Task item: Quote exactly and only this range of lines in the data below: the line that holds "Grenade est aujourd’hui considéré comme un" to the line that holds "FOTO banatulmontan", both included.

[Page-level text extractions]
####################
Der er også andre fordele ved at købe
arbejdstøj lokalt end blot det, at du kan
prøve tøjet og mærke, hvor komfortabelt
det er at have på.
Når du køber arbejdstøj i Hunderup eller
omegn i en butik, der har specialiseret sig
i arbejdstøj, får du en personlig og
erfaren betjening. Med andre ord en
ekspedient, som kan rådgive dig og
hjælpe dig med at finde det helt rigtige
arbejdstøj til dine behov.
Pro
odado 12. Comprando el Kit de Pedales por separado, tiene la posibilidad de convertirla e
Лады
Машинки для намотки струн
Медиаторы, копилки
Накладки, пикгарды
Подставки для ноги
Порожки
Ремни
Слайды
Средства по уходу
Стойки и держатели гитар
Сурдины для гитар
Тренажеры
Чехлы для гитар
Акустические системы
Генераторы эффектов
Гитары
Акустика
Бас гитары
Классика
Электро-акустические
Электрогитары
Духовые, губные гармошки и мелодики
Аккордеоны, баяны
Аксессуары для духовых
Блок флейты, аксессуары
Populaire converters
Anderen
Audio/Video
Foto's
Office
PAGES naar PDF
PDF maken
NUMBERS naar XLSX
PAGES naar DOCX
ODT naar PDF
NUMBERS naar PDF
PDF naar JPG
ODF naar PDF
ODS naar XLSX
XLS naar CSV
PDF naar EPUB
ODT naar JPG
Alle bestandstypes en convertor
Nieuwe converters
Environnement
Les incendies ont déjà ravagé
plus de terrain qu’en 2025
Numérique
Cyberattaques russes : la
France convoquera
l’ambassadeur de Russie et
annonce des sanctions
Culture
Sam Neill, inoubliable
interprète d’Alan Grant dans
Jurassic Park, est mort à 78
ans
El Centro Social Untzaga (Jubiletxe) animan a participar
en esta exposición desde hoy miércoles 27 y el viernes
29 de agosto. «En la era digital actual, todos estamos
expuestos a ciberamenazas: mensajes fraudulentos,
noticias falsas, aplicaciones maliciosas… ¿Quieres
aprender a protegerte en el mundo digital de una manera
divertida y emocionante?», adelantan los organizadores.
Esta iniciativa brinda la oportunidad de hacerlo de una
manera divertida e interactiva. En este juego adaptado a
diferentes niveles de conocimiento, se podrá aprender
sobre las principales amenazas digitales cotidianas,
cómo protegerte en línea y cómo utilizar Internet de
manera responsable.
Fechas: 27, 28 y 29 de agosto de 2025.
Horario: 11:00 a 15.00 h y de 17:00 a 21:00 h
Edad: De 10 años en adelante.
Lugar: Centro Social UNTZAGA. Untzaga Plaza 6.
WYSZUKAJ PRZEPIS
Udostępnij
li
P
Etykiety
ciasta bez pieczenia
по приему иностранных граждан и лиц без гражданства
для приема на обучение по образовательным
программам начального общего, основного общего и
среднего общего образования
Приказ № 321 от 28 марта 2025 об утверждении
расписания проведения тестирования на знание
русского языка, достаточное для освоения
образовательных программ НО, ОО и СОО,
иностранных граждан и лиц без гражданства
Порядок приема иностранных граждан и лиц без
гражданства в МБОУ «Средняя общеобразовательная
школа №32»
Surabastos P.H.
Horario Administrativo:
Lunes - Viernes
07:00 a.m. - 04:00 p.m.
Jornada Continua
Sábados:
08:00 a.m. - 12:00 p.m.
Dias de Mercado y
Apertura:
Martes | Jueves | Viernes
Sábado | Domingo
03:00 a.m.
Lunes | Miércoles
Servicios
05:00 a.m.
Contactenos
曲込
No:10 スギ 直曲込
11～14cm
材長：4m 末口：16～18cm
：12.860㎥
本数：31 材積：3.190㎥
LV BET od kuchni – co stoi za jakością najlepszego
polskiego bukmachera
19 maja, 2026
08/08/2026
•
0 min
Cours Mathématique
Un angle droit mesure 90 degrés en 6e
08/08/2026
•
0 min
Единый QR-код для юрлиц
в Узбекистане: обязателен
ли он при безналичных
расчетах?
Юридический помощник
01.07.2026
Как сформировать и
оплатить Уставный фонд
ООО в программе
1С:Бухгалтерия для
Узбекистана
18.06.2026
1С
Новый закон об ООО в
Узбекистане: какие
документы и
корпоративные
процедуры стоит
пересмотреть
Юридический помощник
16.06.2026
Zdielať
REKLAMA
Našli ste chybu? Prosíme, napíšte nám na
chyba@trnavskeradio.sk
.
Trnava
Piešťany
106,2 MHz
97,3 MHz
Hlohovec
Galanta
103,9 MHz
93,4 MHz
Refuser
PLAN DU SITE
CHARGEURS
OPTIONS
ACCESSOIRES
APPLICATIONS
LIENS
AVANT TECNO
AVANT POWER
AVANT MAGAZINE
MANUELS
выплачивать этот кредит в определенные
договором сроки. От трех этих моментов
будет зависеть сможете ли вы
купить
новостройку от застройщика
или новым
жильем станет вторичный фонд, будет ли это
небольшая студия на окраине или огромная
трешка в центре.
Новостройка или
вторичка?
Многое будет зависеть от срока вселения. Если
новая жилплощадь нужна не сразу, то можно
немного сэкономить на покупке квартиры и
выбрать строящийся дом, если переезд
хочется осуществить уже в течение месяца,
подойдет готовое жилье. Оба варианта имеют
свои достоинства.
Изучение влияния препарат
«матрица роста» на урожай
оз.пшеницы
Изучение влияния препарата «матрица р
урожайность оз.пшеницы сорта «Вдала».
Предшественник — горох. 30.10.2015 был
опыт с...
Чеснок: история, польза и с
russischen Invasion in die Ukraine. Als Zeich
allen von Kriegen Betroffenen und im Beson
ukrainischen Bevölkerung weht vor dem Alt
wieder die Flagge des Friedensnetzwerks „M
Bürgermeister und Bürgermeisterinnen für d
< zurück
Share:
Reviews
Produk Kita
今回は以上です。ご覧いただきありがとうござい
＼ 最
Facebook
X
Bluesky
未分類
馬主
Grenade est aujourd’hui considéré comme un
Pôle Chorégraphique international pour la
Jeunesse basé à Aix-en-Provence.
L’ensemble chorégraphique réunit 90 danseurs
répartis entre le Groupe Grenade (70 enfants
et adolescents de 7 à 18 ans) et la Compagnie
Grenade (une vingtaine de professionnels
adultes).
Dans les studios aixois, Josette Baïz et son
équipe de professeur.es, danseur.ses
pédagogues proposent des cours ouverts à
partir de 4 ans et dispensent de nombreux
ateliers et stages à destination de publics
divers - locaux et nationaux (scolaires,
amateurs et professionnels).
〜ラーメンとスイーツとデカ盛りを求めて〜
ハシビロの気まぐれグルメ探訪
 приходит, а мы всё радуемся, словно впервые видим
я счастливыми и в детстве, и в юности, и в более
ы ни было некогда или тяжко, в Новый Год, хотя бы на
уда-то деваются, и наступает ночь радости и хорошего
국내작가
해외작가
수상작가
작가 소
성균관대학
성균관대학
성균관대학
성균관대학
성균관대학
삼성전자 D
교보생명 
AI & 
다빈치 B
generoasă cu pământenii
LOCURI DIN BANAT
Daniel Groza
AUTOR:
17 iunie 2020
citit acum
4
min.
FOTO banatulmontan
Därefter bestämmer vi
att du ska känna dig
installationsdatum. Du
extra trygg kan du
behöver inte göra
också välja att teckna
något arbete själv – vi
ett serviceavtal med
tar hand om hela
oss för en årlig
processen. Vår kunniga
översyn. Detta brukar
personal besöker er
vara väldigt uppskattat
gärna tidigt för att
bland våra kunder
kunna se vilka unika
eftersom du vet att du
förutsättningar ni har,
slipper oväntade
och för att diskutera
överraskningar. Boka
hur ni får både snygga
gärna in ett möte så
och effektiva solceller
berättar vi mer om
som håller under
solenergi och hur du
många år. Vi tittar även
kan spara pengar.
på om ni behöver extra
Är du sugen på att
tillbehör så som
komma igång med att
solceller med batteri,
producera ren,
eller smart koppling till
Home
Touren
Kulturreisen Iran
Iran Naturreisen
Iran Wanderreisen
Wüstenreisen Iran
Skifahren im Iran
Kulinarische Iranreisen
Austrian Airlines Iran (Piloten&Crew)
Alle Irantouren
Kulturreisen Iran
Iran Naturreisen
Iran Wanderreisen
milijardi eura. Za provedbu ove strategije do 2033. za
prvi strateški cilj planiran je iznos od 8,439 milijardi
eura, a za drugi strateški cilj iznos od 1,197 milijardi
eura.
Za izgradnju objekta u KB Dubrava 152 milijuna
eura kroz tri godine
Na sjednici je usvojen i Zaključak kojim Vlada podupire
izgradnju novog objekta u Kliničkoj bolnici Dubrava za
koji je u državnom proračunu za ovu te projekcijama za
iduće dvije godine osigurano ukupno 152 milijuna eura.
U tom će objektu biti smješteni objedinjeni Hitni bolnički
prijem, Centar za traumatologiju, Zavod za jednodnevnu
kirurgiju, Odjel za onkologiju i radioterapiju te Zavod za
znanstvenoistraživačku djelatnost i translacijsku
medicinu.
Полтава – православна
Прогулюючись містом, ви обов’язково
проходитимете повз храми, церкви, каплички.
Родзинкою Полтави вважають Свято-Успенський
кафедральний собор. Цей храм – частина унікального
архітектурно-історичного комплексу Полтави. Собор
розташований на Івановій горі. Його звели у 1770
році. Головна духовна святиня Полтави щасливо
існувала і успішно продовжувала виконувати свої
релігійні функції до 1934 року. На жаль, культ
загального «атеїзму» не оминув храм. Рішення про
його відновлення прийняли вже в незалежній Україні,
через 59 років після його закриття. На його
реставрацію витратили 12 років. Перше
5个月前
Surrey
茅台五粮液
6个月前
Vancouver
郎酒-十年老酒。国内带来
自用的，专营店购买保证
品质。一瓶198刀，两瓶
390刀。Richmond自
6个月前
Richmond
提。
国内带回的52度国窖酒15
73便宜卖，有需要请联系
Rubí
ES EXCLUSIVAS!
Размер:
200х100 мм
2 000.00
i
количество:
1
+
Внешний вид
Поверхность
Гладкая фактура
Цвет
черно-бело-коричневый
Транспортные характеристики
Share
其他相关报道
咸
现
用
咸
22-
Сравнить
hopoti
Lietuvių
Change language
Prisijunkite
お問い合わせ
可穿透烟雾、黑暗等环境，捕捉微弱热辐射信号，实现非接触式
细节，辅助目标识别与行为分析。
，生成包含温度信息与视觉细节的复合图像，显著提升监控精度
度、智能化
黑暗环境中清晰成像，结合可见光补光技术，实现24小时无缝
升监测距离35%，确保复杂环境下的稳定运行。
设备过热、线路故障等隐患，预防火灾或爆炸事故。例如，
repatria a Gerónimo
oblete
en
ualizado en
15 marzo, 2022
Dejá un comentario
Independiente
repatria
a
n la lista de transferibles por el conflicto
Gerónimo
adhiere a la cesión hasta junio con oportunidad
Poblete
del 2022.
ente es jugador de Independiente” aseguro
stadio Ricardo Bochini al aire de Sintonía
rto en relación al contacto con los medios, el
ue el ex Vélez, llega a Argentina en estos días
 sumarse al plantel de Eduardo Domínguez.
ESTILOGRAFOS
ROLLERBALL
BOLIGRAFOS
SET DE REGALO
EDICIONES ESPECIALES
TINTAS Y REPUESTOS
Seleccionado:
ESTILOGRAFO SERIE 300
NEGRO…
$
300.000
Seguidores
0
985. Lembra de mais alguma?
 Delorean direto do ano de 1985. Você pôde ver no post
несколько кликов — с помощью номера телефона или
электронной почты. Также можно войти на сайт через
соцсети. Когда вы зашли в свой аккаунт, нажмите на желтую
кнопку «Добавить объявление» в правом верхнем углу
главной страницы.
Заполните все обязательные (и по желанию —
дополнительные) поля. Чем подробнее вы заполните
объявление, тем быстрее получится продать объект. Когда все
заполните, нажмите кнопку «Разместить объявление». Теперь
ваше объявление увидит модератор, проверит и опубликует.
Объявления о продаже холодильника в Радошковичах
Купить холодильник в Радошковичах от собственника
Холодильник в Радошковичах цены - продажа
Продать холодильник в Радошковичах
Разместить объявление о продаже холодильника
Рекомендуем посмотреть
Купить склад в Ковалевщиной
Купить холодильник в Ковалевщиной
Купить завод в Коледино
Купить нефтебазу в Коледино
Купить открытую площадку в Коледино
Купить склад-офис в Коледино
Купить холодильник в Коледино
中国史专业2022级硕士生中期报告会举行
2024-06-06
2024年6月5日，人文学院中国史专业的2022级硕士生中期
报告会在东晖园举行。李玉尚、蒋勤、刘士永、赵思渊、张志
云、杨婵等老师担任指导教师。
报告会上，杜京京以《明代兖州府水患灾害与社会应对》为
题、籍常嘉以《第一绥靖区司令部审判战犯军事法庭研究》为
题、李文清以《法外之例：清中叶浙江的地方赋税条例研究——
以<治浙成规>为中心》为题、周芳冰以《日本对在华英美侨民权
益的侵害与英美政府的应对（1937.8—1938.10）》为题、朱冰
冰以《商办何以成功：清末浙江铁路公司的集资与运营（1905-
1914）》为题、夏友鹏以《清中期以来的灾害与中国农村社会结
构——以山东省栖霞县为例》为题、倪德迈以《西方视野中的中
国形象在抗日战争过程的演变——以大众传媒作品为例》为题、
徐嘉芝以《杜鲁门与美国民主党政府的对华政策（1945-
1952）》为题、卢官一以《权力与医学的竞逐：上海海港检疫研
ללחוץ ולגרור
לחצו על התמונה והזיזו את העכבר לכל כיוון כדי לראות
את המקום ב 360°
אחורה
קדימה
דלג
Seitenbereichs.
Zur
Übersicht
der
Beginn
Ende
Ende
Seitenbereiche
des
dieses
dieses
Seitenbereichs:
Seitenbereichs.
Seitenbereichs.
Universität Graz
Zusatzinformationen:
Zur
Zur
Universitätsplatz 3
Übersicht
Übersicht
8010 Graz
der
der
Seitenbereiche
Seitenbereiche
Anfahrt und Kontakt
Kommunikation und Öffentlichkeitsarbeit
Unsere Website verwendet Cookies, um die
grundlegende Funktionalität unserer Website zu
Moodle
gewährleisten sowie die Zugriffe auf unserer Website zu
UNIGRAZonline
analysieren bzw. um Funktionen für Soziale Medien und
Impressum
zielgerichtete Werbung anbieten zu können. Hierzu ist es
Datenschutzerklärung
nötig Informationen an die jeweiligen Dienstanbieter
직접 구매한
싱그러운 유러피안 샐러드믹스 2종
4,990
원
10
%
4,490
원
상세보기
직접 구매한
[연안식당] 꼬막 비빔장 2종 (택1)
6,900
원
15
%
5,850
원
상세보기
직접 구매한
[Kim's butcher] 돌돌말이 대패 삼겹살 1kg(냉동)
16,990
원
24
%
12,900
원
####################
Final answer:
Grenade est aujourd’hui considéré comme un
Pôle Chorégraphique international pour la
Jeunesse basé à Aix-en-Provence.
L’ensemble chorégraphique réunit 90 danseurs
répartis entre le Groupe Grenade (70 enfants
et adolescents de 7 à 18 ans) et la Compagnie
Grenade (une vingtaine de professionnels
adultes).
Dans les studios aixois, Josette Baïz et son
équipe de professeur.es, danseur.ses
pédagogues proposent des cours ouverts à
partir de 4 ans et dispensent de nombreux
ateliers et stages à destination de publics
divers - locaux et nationaux (scolaires,
amateurs et professionnels).
〜ラーメンとスイーツとデカ盛りを求めて〜
ハシビロの気まぐれグルメ探訪
 приходит, а мы всё радуемся, словно впервые видим
я счастливыми и в детстве, и в юности, и в более
ы ни было некогда или тяжко, в Новый Год, хотя бы на
уда-то деваются, и наступает ночь радости и хорошего
국내작가
해외작가
수상작가
작가 소
성균관대학
성균관대학
성균관대학
성균관대학
성균관대학
삼성전자 D
교보생명 
AI & 
다빈치 B
generoasă cu pământenii
LOCURI DIN BANAT
Daniel Groza
AUTOR:
17 iunie 2020
citit acum
4
min.
FOTO banatulmontan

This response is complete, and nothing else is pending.